▶ [TASK INPUTS]

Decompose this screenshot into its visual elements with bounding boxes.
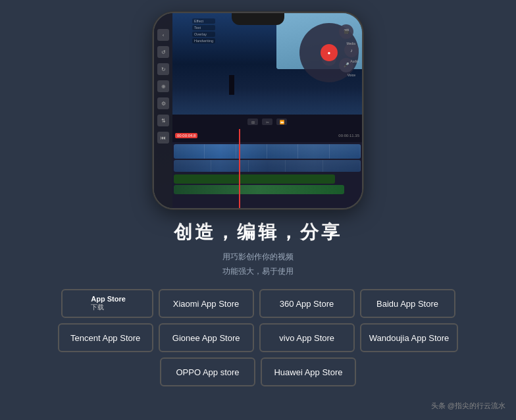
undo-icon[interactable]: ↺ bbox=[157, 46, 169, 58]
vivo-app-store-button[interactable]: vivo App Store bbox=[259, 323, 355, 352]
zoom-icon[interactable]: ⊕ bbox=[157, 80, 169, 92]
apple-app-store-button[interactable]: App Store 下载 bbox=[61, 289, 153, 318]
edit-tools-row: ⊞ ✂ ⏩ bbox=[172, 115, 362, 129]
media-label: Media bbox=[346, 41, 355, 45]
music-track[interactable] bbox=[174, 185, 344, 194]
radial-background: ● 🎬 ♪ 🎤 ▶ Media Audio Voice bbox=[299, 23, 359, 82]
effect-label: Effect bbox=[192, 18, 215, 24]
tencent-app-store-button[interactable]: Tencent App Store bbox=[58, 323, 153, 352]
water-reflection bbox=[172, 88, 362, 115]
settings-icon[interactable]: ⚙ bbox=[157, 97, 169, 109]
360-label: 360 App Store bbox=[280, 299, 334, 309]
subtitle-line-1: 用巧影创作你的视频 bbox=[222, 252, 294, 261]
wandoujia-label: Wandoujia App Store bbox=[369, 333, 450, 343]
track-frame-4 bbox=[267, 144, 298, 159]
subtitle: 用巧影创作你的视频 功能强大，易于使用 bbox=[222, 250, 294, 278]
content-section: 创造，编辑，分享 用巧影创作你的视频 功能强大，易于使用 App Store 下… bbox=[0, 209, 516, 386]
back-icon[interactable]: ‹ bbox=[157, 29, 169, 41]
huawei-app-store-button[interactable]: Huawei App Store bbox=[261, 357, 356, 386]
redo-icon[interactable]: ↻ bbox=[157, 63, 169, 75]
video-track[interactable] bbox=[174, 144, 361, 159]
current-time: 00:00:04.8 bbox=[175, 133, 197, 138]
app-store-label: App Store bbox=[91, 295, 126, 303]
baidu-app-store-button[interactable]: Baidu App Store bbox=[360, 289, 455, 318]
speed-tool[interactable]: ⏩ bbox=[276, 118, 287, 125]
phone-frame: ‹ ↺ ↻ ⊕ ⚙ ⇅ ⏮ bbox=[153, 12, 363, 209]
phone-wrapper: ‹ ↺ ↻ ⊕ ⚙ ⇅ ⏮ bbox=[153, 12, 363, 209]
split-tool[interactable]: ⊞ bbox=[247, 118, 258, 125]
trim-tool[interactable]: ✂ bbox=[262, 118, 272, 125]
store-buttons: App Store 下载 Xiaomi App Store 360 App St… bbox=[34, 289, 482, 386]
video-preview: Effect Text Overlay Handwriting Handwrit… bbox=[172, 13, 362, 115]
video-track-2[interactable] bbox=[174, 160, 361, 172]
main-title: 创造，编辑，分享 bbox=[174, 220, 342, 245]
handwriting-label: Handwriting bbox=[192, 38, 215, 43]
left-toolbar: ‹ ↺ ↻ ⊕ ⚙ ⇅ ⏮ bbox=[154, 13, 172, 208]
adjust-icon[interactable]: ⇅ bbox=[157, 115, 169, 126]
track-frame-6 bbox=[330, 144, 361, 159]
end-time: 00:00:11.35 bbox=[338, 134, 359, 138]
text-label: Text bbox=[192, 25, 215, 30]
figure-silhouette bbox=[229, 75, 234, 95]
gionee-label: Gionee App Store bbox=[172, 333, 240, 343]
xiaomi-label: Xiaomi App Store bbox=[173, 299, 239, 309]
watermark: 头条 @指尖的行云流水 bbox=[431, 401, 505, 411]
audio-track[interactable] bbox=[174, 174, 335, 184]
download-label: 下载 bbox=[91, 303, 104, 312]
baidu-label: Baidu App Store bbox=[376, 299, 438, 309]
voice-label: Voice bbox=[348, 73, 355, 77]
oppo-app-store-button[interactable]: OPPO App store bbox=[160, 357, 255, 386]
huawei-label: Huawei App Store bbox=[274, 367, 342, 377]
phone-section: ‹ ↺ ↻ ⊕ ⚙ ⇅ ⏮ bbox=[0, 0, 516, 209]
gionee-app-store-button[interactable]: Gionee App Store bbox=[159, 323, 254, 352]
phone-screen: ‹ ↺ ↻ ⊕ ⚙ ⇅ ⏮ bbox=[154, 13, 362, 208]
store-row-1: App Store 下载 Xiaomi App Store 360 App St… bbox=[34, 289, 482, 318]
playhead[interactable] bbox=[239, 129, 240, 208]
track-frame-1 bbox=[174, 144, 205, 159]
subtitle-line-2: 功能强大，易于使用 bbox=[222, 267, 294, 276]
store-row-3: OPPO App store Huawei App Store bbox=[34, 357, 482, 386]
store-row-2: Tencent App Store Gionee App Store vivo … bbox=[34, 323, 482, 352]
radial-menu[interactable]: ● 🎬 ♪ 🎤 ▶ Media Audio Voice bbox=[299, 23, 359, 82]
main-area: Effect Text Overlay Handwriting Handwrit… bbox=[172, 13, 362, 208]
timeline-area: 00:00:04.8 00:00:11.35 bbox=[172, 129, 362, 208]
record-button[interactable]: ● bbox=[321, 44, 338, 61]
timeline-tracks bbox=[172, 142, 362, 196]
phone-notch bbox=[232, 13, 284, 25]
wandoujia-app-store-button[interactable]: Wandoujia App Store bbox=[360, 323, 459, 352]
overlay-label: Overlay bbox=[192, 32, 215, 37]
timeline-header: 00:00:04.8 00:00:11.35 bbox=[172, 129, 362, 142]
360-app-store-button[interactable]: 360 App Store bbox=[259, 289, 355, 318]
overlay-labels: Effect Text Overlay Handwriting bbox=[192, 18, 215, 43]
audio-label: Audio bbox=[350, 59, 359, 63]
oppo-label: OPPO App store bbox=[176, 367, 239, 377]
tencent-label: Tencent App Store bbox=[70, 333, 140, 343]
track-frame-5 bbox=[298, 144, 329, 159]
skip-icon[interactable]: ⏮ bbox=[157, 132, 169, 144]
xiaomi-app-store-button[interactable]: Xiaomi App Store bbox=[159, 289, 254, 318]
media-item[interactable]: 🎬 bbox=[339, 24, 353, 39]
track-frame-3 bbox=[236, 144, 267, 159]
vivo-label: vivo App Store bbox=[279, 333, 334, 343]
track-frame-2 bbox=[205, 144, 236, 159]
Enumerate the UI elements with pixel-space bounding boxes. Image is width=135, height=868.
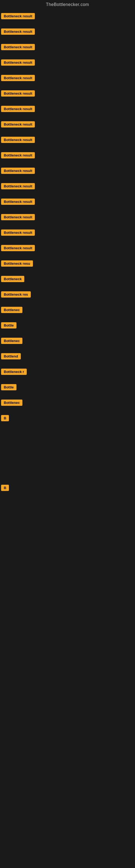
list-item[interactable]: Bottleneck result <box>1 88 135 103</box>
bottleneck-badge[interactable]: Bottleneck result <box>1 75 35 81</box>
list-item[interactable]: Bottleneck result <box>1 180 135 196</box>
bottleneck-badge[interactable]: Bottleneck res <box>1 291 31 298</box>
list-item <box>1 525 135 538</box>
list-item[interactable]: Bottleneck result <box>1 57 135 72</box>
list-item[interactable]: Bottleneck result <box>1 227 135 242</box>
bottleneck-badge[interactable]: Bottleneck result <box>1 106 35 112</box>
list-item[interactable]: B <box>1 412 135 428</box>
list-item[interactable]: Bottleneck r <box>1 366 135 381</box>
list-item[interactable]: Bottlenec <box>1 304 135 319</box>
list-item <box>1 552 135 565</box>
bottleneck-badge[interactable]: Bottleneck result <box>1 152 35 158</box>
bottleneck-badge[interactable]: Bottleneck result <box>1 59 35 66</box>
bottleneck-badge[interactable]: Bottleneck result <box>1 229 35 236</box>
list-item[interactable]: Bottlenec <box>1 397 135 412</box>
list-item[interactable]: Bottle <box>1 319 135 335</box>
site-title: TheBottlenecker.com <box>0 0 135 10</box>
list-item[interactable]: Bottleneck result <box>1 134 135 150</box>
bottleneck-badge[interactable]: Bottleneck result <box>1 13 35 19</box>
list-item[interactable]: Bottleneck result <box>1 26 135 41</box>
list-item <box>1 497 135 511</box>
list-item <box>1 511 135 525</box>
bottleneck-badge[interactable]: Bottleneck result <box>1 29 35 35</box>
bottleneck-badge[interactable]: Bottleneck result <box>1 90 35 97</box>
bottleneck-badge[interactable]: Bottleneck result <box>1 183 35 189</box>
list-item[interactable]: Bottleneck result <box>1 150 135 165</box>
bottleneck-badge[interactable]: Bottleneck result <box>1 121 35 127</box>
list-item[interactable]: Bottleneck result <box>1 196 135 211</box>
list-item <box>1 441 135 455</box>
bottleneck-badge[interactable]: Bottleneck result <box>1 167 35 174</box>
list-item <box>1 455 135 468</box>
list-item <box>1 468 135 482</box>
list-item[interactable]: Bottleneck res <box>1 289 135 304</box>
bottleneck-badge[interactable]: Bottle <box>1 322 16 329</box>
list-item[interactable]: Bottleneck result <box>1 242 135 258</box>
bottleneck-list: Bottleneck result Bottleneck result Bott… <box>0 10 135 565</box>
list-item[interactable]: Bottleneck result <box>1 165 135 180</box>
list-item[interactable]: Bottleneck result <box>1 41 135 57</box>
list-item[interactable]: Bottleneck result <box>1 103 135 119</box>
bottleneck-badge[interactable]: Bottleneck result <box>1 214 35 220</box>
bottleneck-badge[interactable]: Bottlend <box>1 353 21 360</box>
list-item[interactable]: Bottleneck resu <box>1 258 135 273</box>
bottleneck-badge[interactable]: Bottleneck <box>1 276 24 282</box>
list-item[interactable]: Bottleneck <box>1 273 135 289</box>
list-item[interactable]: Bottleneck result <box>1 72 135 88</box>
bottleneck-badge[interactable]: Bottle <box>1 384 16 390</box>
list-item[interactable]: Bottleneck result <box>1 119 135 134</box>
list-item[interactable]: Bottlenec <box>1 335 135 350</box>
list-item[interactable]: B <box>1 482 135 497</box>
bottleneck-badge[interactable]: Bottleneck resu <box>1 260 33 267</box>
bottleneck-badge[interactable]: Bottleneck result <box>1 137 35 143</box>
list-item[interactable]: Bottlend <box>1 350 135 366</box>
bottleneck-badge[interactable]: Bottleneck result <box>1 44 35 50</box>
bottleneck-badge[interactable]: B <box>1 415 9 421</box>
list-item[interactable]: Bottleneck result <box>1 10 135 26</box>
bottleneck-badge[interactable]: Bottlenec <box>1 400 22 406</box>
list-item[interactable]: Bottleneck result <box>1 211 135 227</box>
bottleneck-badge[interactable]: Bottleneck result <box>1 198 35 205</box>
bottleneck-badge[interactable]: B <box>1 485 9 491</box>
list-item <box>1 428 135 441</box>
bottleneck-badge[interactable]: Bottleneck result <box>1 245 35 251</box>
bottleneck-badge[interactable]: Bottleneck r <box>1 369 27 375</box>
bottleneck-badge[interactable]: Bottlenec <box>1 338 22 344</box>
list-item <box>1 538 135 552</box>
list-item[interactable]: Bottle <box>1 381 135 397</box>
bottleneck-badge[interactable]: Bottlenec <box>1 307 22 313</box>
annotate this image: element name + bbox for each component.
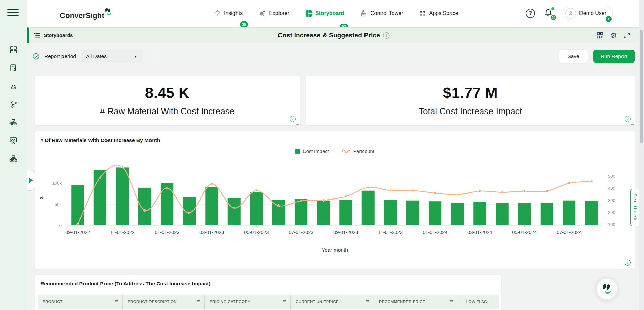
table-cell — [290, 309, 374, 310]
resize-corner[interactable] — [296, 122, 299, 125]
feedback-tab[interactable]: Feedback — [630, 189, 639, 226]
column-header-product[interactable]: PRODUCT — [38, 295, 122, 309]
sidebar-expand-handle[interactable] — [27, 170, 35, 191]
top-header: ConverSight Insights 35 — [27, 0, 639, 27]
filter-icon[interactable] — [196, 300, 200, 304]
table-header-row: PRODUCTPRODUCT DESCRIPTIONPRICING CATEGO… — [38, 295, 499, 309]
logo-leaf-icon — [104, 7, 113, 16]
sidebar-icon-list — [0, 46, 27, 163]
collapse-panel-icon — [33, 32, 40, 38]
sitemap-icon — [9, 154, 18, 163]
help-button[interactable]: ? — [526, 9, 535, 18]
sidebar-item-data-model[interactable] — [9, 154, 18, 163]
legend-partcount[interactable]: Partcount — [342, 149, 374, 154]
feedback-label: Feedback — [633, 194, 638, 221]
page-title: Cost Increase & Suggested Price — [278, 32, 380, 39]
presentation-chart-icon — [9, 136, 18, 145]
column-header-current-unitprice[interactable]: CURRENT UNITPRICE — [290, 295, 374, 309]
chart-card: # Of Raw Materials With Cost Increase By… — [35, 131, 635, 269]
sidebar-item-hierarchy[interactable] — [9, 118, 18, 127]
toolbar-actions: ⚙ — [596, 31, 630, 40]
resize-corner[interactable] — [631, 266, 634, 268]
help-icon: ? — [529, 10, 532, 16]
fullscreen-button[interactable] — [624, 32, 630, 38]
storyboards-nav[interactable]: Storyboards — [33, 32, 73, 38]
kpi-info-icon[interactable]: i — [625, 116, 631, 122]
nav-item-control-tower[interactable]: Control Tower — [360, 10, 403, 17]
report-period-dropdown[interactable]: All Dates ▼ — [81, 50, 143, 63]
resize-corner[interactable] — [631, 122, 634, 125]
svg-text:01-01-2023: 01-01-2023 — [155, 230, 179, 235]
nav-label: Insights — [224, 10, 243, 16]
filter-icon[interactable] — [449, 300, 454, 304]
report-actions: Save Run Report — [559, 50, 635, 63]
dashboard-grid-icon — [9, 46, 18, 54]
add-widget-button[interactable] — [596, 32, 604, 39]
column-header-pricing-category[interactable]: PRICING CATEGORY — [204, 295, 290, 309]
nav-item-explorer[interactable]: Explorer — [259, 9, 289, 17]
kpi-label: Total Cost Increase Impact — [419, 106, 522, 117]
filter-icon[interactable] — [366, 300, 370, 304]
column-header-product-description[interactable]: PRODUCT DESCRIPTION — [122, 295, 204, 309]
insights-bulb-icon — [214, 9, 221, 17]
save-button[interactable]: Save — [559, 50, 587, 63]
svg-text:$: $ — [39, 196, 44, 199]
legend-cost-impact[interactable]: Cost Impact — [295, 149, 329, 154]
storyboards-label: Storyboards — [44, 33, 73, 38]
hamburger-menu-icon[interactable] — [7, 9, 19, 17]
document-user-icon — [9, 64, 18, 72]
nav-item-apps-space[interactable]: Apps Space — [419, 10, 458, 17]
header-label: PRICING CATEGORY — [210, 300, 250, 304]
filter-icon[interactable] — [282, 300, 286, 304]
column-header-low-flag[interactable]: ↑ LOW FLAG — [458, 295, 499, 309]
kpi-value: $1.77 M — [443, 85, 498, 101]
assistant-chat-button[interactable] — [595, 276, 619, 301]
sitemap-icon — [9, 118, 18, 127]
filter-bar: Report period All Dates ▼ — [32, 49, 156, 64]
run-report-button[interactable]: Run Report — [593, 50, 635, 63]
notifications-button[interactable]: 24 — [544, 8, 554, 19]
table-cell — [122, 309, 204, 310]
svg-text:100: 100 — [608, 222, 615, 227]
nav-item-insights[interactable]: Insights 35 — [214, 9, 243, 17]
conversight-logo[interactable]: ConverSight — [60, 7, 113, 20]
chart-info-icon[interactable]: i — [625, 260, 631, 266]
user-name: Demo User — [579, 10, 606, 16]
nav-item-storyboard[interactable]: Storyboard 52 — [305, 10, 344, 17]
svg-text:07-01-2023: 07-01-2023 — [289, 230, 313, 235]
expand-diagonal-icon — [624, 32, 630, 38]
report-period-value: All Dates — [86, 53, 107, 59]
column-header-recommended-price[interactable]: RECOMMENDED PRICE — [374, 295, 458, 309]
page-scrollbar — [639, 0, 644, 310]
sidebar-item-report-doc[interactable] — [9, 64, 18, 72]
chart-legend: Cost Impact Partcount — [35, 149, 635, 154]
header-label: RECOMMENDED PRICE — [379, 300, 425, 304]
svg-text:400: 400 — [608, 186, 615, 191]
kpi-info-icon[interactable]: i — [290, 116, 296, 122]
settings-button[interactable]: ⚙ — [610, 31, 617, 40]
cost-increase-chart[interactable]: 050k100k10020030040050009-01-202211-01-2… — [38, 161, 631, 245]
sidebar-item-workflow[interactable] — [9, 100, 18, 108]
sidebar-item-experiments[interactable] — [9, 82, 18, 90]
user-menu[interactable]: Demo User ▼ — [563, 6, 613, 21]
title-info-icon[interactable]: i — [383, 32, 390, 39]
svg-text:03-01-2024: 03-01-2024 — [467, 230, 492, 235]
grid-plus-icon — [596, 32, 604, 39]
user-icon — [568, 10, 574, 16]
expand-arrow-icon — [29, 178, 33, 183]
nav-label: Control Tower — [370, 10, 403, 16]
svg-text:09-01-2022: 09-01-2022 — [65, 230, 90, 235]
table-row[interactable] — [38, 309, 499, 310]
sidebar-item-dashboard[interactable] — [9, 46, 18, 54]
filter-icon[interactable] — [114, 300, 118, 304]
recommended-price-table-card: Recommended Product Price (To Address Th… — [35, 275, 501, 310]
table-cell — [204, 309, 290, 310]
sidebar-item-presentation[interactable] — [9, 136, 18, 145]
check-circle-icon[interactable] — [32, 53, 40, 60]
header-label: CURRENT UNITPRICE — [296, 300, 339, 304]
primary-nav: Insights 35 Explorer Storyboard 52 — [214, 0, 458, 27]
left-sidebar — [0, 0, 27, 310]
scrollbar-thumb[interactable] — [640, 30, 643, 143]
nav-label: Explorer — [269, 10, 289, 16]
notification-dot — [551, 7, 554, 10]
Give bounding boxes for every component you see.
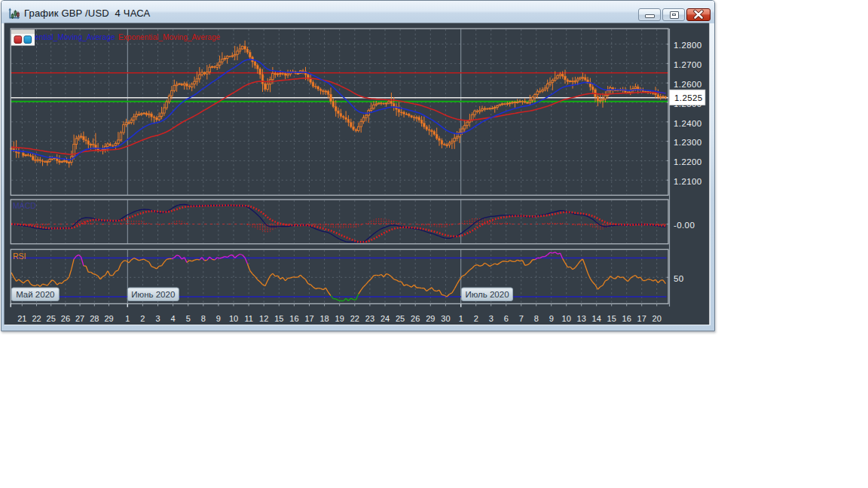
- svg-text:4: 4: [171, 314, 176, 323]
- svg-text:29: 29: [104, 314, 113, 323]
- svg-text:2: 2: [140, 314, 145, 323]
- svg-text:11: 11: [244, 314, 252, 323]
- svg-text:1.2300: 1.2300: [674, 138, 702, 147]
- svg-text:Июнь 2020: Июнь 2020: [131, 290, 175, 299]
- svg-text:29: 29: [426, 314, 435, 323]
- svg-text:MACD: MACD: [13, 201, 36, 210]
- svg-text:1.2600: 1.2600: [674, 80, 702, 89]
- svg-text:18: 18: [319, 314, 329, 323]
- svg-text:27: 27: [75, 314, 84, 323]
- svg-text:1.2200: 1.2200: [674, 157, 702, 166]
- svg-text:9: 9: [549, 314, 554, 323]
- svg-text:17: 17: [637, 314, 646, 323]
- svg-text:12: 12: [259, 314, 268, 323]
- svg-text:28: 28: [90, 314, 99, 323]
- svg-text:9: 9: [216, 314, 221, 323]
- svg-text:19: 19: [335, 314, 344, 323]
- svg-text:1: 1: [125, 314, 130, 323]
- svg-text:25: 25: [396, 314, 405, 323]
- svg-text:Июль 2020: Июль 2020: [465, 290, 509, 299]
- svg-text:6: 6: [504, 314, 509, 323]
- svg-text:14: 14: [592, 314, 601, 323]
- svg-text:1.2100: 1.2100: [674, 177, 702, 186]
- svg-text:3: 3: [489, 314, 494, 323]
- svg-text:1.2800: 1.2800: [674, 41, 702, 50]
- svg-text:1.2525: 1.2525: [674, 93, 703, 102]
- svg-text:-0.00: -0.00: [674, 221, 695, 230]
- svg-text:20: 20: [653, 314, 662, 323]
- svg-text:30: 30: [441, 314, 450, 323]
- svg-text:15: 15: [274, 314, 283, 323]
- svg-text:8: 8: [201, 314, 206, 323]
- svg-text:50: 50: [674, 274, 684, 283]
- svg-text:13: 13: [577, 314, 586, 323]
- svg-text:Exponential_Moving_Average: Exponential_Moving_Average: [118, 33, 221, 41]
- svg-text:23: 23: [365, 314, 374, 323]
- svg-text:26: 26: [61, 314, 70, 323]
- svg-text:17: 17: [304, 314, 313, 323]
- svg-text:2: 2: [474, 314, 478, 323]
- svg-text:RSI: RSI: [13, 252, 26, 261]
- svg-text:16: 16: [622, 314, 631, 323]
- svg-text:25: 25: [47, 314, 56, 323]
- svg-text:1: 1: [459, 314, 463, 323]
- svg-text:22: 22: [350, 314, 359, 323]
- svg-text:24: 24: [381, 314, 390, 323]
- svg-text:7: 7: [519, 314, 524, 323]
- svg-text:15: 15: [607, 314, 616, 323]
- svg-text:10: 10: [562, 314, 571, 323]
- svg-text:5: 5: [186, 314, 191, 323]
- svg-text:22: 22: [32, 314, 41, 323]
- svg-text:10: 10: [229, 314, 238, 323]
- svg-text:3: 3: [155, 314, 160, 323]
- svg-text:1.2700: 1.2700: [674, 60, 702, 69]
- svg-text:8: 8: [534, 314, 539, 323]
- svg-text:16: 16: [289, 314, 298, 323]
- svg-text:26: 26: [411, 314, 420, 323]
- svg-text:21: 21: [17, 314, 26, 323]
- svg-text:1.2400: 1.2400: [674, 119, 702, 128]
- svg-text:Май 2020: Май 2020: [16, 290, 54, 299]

▶ [WORK TO BE COMPLETED] Each line of the material above either contains the word "dashboard" or does not; state how many do, and nothing else.

▶ [FINISHED EXERCISE] 2